If it's not slam, it's roast.
I think journalists like these words because they're not provably false and therefore can't get sued for misrepresenting what someone said
And if, heaven forbid, it's not either of those, it is now apparently acceptable to refer to it as a "clap back." In the newspaper of all places.
Do they get sued? Because there is a lot of misinformation out there, and I don’t mean in the far right “fake news” sense.
It'd probably be slander to say "X said this" when they didn't say it.
"X expresses disgust about Y" could be slanderous if it's not disgust, but "a respectful disagreement", etc.
But "X slams Y"? "Slam" doesn't mean anything. So nobody can confirm or deny that any "slamming" happened.

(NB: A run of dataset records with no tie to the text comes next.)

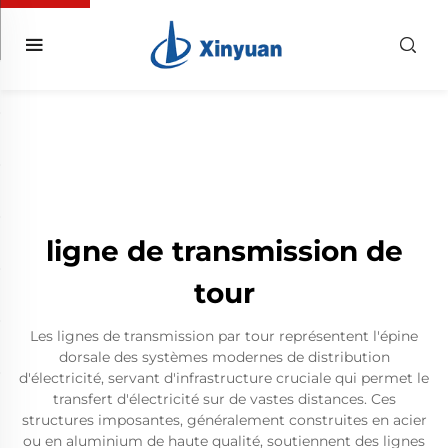
ligne de transmission de
tour
Les lignes de transmission par tour représentent l'épine
dorsale des systèmes modernes de distribution
d'électricité, servant d'infrastructure cruciale qui permet le
transfert d'électricité sur de vastes distances. Ces
structures imposantes, généralement construites en acier
ou en aluminium de haute qualité, soutiennent des lignes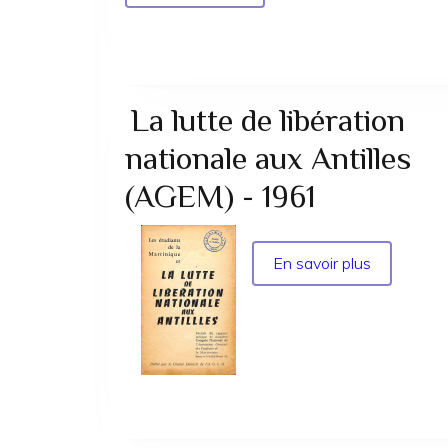
Sommaire
du
nouveau
Cahier
du
La lutte de libération
Cermtri
nationale aux Antilles
(AGEM) - 1961
En savoir plus
sur
La
lutte
de
libération
nationale
aux
Antilles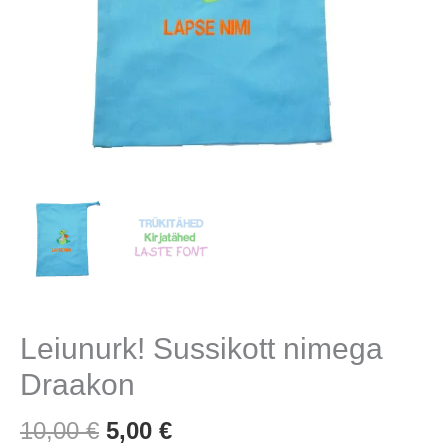
Leiunurk! Sussikott nimega
Draakon
Algne
Praegune
10,00
€
5,00
€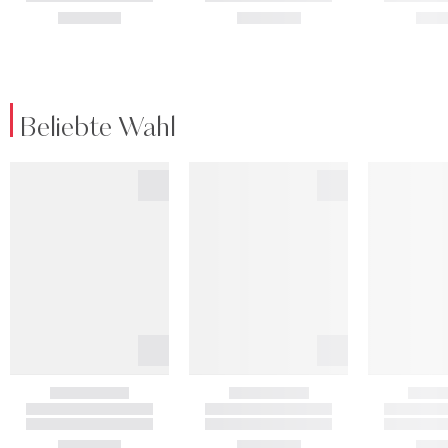
Beliebte Wahl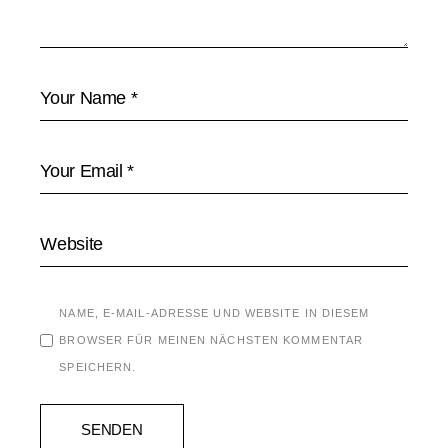
NAME, E-MAIL-ADRESSE UND WEBSITE IN DIESEM
BROWSER FÜR MEINEN NÄCHSTEN KOMMENTAR
SPEICHERN.
SENDEN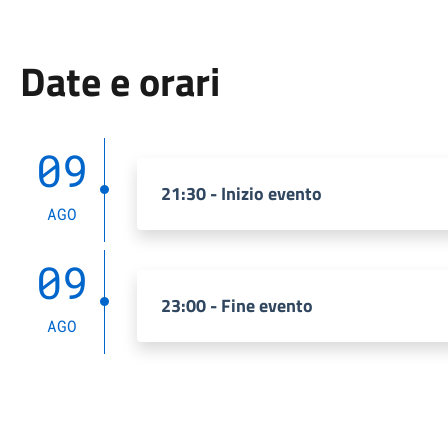
Date e orari
09
21:30 - Inizio evento
AGO
09
23:00 - Fine evento
AGO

Get everyone who reads articles to stop clicking on any headline that includes the word. Then they'd pay attention.
In other words, only a significant drop in clicks would drive any change.
Stand outside the editors window blasting the OST to space jam (the first one of course) everytime they publish such an article.
So, put them on blast?
Everybody get up, it’s time to slam now!
Stop giving them clicks.
"Audiences slam news outlets for hyperbolic headlines!"
Slam them!
It's just the current buzzword.
Hundreds if not thousands went before it and many more will follow.
Think of it as an in-built historic timestamp.
It has been a couple years tho
It's like an old 100 yo trend of writing headlines except it has gotten much more "slam"-filled. Crash blossoms / headlinese has evolved over time.
Slam! da duh duh, da duh duh, let the boys be boys.
If we could just let the boys be boys maybe this whole SLAM thing would just go away
Don't worry, soon they'll catch on to "cooked".
This donut is SLAAAAAAAAAAAAAMIN!!!!!!
their*
I personally want to stuff every journalist into the nearest paper shredder that continues to use the stupid word, "unprecedented". Ha ha, the pun is dead, stop beating it so damn hard. :eyeroll:
Is that overused? I can’t think of a time I’ve read that and disagreed, and I haven’t seen it used often (especially in headlines).